A novel algorithm for automated simultaneous exploration of datapath and Unrolling Factor (UF) during power–performance tradeoff in High Level Synthesis (HLS) using multi-dimensional particle swarm optimization (PSO) (termed as ‘M-PSO’) for control and data flow graphs (CDFGs) is presented. The major contributions of the proposed algorithm are as follows: (a) simultaneous exploration of datapath and loop UF through an integrated multi-dimensional particle encoding process using swarm intelligence; (b) an estimation model for computation of execution delay of a loop unrolled CDFG (based on a resource configuration visited) without requiring to tediously unroll the entire CDFG for the specified loop value in most cases; (c) balancing the tradeoff between power–performance metrics as well as control states and execution delay during loop unrolling; (d) sensitivity analysis of PSO parameter such as swarm size on the impact of exploration time and Quality of Results (QoR) of the proposed design space exploration (DSE) process. This analysis presented would assist the designer in pre-tuning the PSO parameters to an optimum value for achieving efficient exploration results within a quick runtime; (e) analysis of design metrics such as power, execution time and number of control steps of the global best particle found in every iteration with respect to increase/decrease in unrolling factor.

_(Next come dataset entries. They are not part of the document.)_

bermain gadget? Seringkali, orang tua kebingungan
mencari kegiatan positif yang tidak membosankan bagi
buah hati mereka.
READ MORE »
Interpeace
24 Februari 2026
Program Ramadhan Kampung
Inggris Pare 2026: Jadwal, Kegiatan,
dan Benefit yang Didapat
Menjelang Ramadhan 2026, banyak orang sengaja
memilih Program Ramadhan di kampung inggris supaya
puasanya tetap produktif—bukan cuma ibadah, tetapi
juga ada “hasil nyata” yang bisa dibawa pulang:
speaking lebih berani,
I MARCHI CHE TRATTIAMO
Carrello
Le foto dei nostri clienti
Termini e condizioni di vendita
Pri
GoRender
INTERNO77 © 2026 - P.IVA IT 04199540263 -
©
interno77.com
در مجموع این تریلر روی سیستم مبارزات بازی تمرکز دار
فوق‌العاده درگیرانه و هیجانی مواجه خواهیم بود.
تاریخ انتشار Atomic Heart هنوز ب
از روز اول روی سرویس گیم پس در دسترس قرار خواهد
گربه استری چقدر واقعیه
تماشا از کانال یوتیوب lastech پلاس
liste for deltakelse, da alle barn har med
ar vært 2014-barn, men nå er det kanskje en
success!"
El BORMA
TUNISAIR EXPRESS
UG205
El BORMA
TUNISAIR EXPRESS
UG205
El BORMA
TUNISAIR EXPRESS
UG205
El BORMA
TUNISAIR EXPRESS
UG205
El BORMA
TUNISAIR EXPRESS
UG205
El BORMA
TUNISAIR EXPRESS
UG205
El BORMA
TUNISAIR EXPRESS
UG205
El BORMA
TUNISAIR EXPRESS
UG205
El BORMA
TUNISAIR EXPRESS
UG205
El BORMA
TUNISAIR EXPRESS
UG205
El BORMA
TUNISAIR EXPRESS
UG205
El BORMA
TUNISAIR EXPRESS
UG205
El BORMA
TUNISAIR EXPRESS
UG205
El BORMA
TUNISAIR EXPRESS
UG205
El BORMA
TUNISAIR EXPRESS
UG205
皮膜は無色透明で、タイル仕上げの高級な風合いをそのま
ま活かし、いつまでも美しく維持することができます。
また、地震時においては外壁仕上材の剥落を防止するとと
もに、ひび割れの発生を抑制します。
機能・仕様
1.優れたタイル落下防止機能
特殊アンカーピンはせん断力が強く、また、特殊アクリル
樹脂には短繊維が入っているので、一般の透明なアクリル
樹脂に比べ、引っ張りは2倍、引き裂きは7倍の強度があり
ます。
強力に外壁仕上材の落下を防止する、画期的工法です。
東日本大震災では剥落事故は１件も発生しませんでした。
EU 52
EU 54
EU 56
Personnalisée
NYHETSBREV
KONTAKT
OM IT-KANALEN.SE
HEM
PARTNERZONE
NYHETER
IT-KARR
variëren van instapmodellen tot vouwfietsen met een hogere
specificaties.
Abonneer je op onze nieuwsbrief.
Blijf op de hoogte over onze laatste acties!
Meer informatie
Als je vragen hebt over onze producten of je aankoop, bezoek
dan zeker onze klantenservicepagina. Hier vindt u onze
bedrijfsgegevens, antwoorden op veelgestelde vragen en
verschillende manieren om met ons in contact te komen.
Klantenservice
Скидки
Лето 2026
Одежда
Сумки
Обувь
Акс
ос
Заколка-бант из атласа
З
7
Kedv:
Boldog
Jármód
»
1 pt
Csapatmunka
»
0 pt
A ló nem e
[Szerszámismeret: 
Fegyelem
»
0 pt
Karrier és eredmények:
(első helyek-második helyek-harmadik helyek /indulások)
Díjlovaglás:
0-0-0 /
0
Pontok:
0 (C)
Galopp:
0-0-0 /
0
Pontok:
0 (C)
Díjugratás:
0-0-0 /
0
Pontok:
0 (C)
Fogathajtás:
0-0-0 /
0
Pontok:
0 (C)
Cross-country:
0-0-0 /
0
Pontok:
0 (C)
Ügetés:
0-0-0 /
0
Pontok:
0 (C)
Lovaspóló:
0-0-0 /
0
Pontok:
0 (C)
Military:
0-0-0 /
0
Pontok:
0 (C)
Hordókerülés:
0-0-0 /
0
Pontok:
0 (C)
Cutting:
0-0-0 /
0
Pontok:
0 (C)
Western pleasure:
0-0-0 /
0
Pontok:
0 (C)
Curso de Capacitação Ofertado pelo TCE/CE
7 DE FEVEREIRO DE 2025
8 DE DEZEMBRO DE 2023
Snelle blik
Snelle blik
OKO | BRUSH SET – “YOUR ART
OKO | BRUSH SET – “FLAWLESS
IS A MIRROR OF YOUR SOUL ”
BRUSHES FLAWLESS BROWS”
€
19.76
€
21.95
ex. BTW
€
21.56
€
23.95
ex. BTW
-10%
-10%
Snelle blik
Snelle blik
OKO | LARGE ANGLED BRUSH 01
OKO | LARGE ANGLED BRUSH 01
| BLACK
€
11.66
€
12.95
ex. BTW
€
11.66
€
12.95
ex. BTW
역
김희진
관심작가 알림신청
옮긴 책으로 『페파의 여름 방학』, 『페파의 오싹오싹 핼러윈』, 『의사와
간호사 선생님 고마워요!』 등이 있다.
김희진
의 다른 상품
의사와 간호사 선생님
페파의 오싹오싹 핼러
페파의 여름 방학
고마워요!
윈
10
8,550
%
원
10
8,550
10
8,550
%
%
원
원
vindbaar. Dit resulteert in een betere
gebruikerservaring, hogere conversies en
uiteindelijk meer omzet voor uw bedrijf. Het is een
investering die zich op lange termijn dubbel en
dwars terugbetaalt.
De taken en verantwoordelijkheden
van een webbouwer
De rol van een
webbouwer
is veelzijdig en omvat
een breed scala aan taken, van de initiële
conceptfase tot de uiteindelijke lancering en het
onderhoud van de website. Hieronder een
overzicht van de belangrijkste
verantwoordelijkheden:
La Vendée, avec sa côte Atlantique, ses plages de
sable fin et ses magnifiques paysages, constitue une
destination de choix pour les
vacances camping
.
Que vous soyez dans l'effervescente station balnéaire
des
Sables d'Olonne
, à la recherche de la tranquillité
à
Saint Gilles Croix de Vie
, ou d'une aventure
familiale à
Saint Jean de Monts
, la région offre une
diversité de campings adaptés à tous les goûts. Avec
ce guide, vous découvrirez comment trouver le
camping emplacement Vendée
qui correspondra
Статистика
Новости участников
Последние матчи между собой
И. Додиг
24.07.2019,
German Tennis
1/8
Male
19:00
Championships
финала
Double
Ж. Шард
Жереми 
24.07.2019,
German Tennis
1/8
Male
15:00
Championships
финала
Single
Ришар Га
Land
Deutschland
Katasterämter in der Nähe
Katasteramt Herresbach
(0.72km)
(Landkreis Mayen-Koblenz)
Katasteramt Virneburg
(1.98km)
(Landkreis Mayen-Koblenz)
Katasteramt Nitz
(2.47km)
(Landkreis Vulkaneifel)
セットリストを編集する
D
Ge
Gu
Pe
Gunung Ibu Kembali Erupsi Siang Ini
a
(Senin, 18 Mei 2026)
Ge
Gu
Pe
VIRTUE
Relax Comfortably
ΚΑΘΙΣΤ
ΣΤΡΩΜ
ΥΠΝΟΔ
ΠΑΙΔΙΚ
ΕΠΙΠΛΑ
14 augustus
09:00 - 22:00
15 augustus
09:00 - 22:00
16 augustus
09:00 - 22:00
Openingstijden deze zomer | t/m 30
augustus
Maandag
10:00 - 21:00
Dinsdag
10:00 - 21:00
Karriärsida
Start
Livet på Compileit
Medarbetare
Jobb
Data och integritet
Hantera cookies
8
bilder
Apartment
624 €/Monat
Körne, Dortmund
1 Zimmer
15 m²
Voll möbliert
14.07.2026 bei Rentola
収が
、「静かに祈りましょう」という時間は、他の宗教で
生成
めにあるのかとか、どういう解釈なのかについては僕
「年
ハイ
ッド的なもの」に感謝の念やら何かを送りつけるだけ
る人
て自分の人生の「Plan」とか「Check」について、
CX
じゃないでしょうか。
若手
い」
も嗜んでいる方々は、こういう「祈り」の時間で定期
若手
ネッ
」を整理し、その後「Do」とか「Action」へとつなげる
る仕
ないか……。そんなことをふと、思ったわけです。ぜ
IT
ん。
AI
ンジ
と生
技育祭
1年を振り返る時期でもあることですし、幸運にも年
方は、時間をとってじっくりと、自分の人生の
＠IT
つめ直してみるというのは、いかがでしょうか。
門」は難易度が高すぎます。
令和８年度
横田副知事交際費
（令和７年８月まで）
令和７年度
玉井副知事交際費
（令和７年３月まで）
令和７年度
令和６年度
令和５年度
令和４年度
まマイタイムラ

The proposed approach when tested on a variety of data flow graphs (DFGs) and CDFGs indicated an average improvement in QoR of >28% and reduction in runtime of >94% compared to recent works.
When digital systems are built, designers undergo numerous decision making steps at various levels of design abstraction (register transfer level, system/high level etc.) such as the type of architectural framework (datapath) required, exploring the best possible implementation alternative and managing hardware–software tradeoff. More formally, the above process is termed as design space exploration. Design space exploration when performed during high level synthesis becomes a non-trivial task as it involves multiple convoluted design decisions specially when simultaneously dealing with conflicting parameters such as power, area and performance. The above process becomes further intricate when an auxiliary variable called ‘loop unrolling factor’ joins the decision making process. Owing to the reasons above, architecture exploration suffers from exponential order of complexity with the increase in number of alternative solutions, thereby making it impossible to perform an exhaustive search (Coussy et al., 2009, Coussy and Morawiec, 2008, De Micheli, 1994, Gajski et al., 1992, Mohanty et al., 2008 and Zhang and Ng, 2000).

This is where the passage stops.